Was ist eine Ausgabenanalyse?

Die Ausgabenanalyse verschafft Ihnen einen klaren Einblick in die Ausgabenstruktur Ihres Unternehmens und nimmt das Rätselraten aus der Gleichung. Sie geht über den Cashflow hinaus und deckt versteckte Probleme wie nicht deklarierte Zahlungen, doppelte Ausgaben oder Chancen zur Nachverhandlung mit Lieferanten auf.
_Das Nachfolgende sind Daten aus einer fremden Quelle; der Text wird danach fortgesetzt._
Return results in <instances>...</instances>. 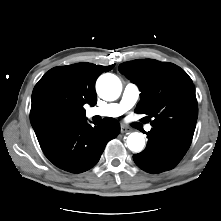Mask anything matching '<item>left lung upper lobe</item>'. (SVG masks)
<instances>
[{"label":"left lung upper lobe","mask_w":221,"mask_h":221,"mask_svg":"<svg viewBox=\"0 0 221 221\" xmlns=\"http://www.w3.org/2000/svg\"><path fill=\"white\" fill-rule=\"evenodd\" d=\"M119 71L141 90L137 113L152 118L153 128L192 140L198 107L195 86L184 70L172 63L141 59L120 64Z\"/></svg>","instance_id":"obj_1"}]
</instances>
Betrachten Sie sie als einen umfassenden Bericht mit umsetzbaren Erkenntnissen und Empfehlungen. Mit diesen Daten können Sie fundierte Entscheidungen treffen und Maßnahmen ergreifen, um die finanzielle Gesundheit Ihres Unternehmens und das Lieferantenmanagement zu verbessern.

Was sind Ausgabendaten im Einkauf?

Ausgabendaten im Einkauf, auch als Spendendaten bezeichnet, umfassen Details zu den Ausgaben eines Unternehmens für externe Waren und Dienstleistungen. 
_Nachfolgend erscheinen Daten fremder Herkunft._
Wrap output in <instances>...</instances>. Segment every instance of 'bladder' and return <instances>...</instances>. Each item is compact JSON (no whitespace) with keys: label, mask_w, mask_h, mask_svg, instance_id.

Stellen Sie es sich wie ein Finanzjournal Ihres Betriebs vor, das Sie Ihre externen Ausgaben überwachen lässt. Sie erhalten so Einblicke, die Ihnen helfen, Ihre Ausgabengewohnheiten besser zu verstehen, fundierte finanzielle Entscheidungen zu treffen und Ihre Lieferkette sowie die Beziehungen zu Lieferanten zu optimieren.

Vorteile der Ausgabenanalyse

Hier sind die wichtigsten Vorteile der Durchführung einer Ausgabenanalyse: 

Die Ausgabenanalyse zeigt Ihnen, wie sich die Finanzmittel Ihres Unternehmens im Zeitverlauf bewegen. Durch die Auswertung vergangener Daten werden Einkaufstrends sichtbar, wodurch Sie erkennen, wohin Ihr Geld fließt und ob sich Ihre Ausgabengewohnheiten verändern. Mit diesen Informationen können Sie auf Basis historischer Erkenntnisse und aktueller Marktbedingungen fundierte Entscheidungen treffen.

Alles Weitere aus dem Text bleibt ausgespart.